Reading Online Novel

The Next(16)



     



 

I could reach for that designer duplexed martini-clinking Manhattan star …

And yet … Marzoli had awakened something … something powerful. A fresh  calling that was slowly tipping the scales toward something entirely  different, unexpected, and weighty. The most surprising realization of  all was that I was not as opposed to the labels associated with this  leaning as I would have thought I'd be, even though I knew so little  about it. What would the road that begins with a stubbled jaw brushing  against another stubbled jaw lead to? What were the micro and macro  details of that road? Of a morning begun that way? Of a night that ended  that way? Would it be better? Worse? Worth it?

Would it fit me?

Two weeks.

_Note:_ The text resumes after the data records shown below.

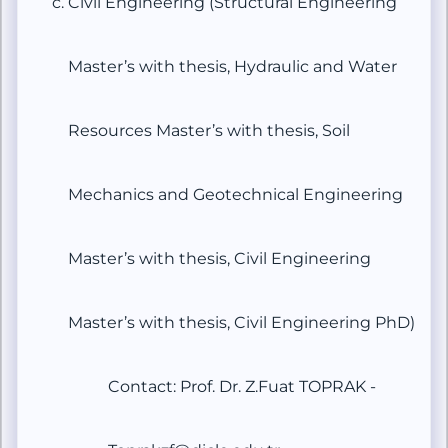
Civil Engineering (Structural Engineering
Master’s with thesis, Hydraulic and Water
Resources Master’s with thesis, Soil
Mechanics and Geotechnical Engineering
Master’s with thesis, Civil Engineering
Master’s with thesis, Civil Engineering PhD)
Contact: Prof. Dr. Z.Fuat TOPRAK -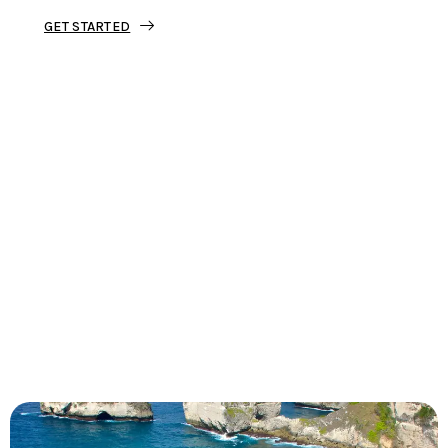
GET STARTED
Tourjunket is not just about tours;
we’re about crafting experiences that
ignite your wanderlust and leave you
with stories to tell.
Dive into our curated journeys,
discover hidden gems, and let us
guide you on your next extraordinary
escape.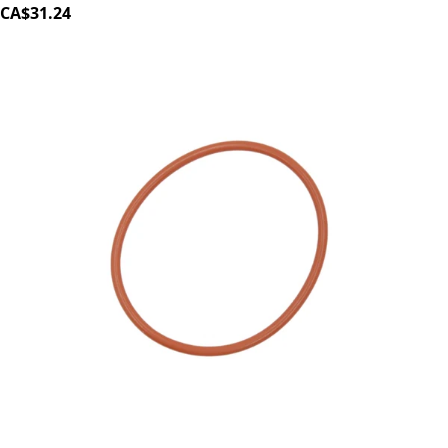
CA$31.24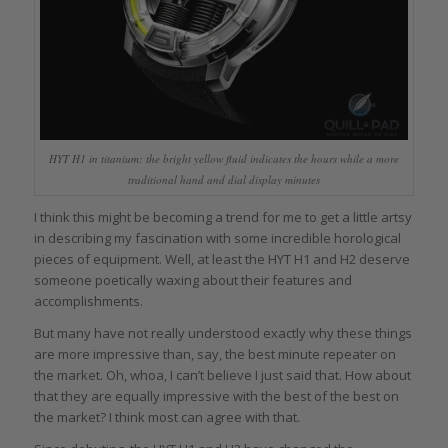
HYT H1 in titanium: the bright yellow fluid indicates the hours while a more
traditional hand and dial display minutes
I think this might be becoming a trend for me to get a little artsy
in describing my fascination with some incredible horological
pieces of equipment. Well, at least the HYT H1 and H2 deserve
someone poetically waxing about their features and
accomplishments.
But many have not really understood exactly why these things
are more impressive than, say, the best minute repeater on
the market. Oh, whoa, I can’t believe I just said that. How about
that they are equally impressive with the best of the best on
the market? I think most can agree with that.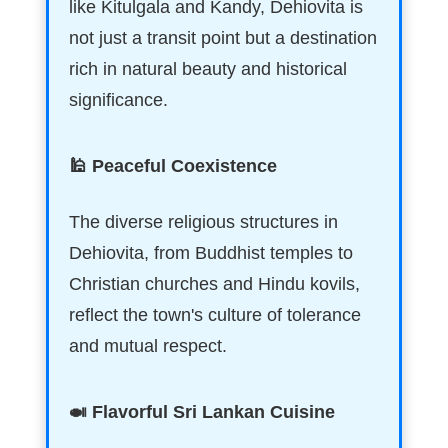
like Kitulgala and Kandy, Dehiovita is
not just a transit point but a destination
rich in natural beauty and historical
significance.
🕌 Peaceful Coexistence
The diverse religious structures in
Dehiovita, from Buddhist temples to
Christian churches and Hindu kovils,
reflect the town's culture of tolerance
and mutual respect.
🍛 Flavorful Sri Lankan Cuisine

Just two weeks and Johanna would be asking for my thumbs up  or thumbs down on all I'd never had and so much I'd always wanted. But  then, like Sally's rope, was what I'd always wanted been the equivalent  of the incremental crafting of something colorful and intricately  detailed, but ultimately rather deadening?

It never occurred to me that the Next would include such a paramount fork in the road.

My heart beat faster at the thought.

I closed the curtain as the Beached Whale dozed.

Marzoli was right. It was not a nice name at all.

Goodnight, lady.

Oh, fuck it. My feet never could be laced into goody two-shoes.

Goodnight, Beached Whale.

Perhaps I should go back to sleep too.





Chapter Eleven

The right side of Dad's face melted as the flames increased …

I woke up with a soundless scream in the black of my curtained cave. I couldn't breathe. I needed air.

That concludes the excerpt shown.